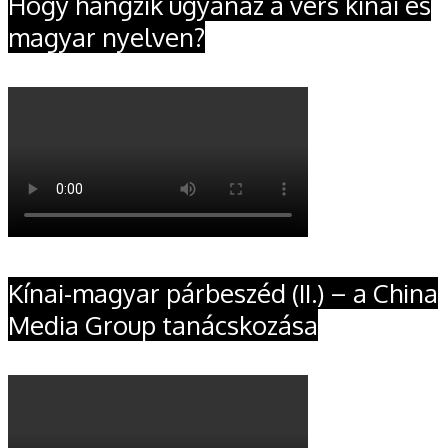
Hogy hangzik ugyanaz a vers kínai és
magyar nyelven?
Kínai-magyar párbeszéd (II.) – a China
Media Group tanácskozása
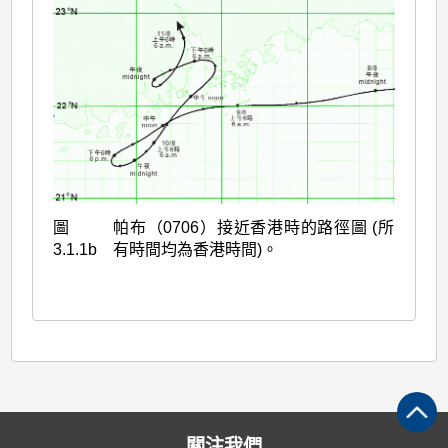
圖
帕布（0706）接近香港時的路徑圖 (所
3.1.1b
有時間均為香港時間)。
關注我們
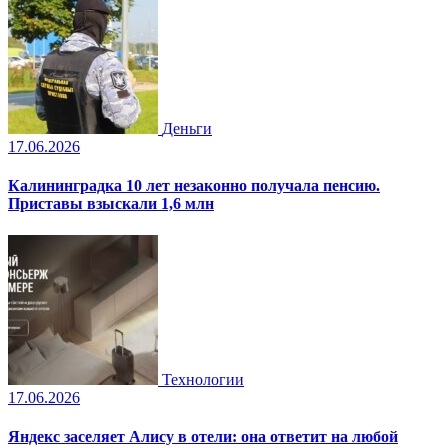
Деньги
17.06.2026
Калининградка 10 лет незаконно получала пенсию.
Приставы взыскали 1,6 млн
Технологии
17.06.2026
Яндекс заселяет Алису в отели: она ответит на любой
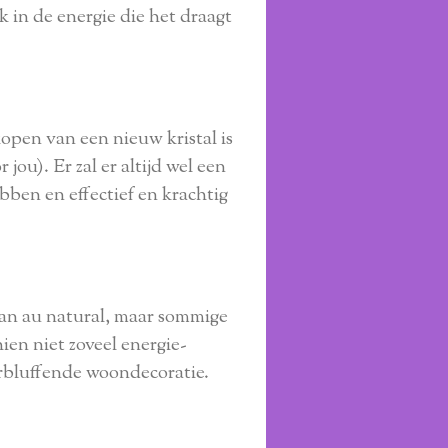
in de energie die het draagt ​​
t kopen van een nieuw kristal is
 jou). Er zal er altijd wel een
ebben en effectief en krachtig
aan au natural, maar sommige
en niet zoveel energie-
erbluffende woondecoratie.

* **EXERCISE**
Could you please return each line of the material exactly, dropping the pictures?

* **WRITTEN RESPONSE**
Hogy hangzik ugyanaz a vers kínai és
magyar nyelven?
Kínai-magyar párbeszéd (II.) – a China
Media Group tanácskozása
圖
帕布（0706）接近香港時的路徑圖 (所
3.1.1b
有時間均為香港時間)。
關注我們
Деньги
17.06.2026
Калининградка 10 лет незаконно получала пенсию.
Приставы взыскали 1,6 млн
Технологии
17.06.2026
Яндекс заселяет Алису в отели: она ответит на любой
in de energie die het draagt ​​
t kopen van een nieuw kristal is
 jou). Er zal er altijd wel een
ebben en effectief en krachtig
aan au natural, maar sommige
en niet zoveel energie-
erbluffende woondecoratie.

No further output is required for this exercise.